川柳人は議論を嫌うという、半ば常識化されていた通説を覆したのが四年前の「バックストロークIn京都」のシンポジュウムであった。しかも「軽薄について」と、およそ賛同を得られそうもないテーマを設定したにもかかわらず、会場に入りきれないほどの参加者を得たのである。
このことに自信を得た私たちは、あくまではシンポジュウムを主に、句会を従にして、東京で「悪意について」、そして第三回としておなじ路線の「虚について」を仙台で開催することになった。

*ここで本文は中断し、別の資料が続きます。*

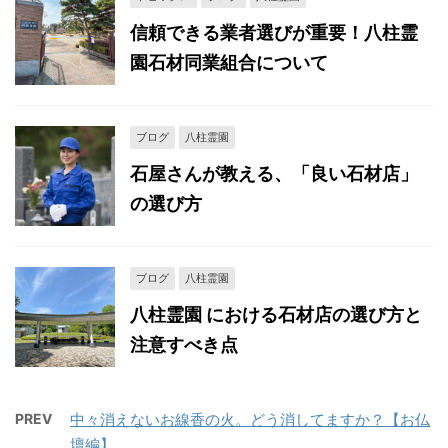
信頼できる業者選びが重要！八柱霊
園石材同業組合について
ブログ
八柱霊園
石屋さんが教える、「良い石材店」
の選び方
ブログ
八柱霊園
八柱霊園 における石材店の選び方と
注意すべき点
PREV
中々消えないお線香の火。どう消してますか？【お仏
壇編】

司会者は「虚」だけを捉えても抽象的で解り難いが、「虚々実々」「虚実皮膜」「虚構」などを切り口に進め、芭蕉の「奥の細道」は必ずしも事実のみが書かれているのではなく、一つの文芸作品として虚構が仕掛けてある、と参加者の興味を引き寄せる。
そして、書かれたことの事実が感動の主体であった川柳に、フィクション(虚構)が取り入れられるようになる過程を踏まえて、各パネラーに話がつづく。
途中、休憩もない二時間が座の乱れることもなく保たれたのは司会者の手柄であり、パネラーの魅力であったに違いないが、それ以上に聞く側の真剣さが会場全体を支配していたようであった。